**What needs to be done**
Reproduce the data shown below exactly.

**Records for this task**
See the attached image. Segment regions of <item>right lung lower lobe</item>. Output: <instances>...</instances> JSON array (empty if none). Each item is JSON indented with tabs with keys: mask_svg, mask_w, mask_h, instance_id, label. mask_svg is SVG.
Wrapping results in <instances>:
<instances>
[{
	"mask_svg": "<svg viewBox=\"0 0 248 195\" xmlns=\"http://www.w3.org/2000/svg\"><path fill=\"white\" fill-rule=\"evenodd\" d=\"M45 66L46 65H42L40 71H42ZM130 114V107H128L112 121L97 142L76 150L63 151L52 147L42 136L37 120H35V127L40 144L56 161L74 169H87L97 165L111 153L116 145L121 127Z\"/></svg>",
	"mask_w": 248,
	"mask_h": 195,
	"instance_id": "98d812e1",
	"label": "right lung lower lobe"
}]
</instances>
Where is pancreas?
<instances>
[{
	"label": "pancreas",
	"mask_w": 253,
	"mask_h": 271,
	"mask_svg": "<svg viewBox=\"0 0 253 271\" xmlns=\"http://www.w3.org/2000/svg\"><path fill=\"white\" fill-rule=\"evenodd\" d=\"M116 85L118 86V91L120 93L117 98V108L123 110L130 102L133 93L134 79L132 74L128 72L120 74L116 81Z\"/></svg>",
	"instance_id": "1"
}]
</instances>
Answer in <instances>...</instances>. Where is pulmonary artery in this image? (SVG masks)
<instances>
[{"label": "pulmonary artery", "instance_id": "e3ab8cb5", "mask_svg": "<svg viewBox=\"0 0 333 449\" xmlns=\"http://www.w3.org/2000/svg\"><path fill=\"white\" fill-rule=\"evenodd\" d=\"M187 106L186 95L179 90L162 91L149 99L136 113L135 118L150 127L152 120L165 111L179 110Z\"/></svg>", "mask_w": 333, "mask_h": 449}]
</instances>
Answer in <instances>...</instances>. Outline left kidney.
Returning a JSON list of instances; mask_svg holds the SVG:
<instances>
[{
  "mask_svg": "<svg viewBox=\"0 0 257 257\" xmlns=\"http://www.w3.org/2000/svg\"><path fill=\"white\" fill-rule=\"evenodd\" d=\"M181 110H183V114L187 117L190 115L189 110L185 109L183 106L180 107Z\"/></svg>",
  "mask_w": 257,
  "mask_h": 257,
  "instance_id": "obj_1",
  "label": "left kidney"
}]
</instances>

**Exercise output**
See the attached image. Segment regions of <item>right lung lower lobe</item>. Output: <instances>...</instances> JSON array (empty if none). Each item is JSON indented with tabs with keys: mask_svg, mask_w, mask_h, instance_id, label. mask_svg is SVG.
Wrapping results in <instances>:
<instances>
[{
	"mask_svg": "<svg viewBox=\"0 0 248 195\" xmlns=\"http://www.w3.org/2000/svg\"><path fill=\"white\" fill-rule=\"evenodd\" d=\"M45 66L46 65H42L40 71H42ZM130 114V107H128L112 121L97 142L76 150L63 151L52 147L42 136L37 120H35V127L40 144L56 161L74 169H87L97 165L111 153L116 145L121 127Z\"/></svg>",
	"mask_w": 248,
	"mask_h": 195,
	"instance_id": "98d812e1",
	"label": "right lung lower lobe"
}]
</instances>
Where is pancreas?
<instances>
[{
	"label": "pancreas",
	"mask_w": 253,
	"mask_h": 271,
	"mask_svg": "<svg viewBox=\"0 0 253 271\" xmlns=\"http://www.w3.org/2000/svg\"><path fill=\"white\" fill-rule=\"evenodd\" d=\"M116 85L118 86V91L120 93L117 98V108L123 110L130 102L133 93L134 79L132 74L128 72L120 74L116 81Z\"/></svg>",
	"instance_id": "1"
}]
</instances>
Answer in <instances>...</instances>. Where is pulmonary artery in this image? (SVG masks)
<instances>
[{"label": "pulmonary artery", "instance_id": "e3ab8cb5", "mask_svg": "<svg viewBox=\"0 0 333 449\" xmlns=\"http://www.w3.org/2000/svg\"><path fill=\"white\" fill-rule=\"evenodd\" d=\"M187 106L186 95L179 90L162 91L149 99L136 113L135 118L150 127L152 120L165 111L179 110Z\"/></svg>", "mask_w": 333, "mask_h": 449}]
</instances>
Answer in <instances>...</instances>. Outline left kidney.
Returning a JSON list of instances; mask_svg holds the SVG:
<instances>
[{
  "mask_svg": "<svg viewBox=\"0 0 257 257\" xmlns=\"http://www.w3.org/2000/svg\"><path fill=\"white\" fill-rule=\"evenodd\" d=\"M181 110H183V114L187 117L190 115L189 110L185 109L183 106L180 107Z\"/></svg>",
  "mask_w": 257,
  "mask_h": 257,
  "instance_id": "obj_1",
  "label": "left kidney"
}]
</instances>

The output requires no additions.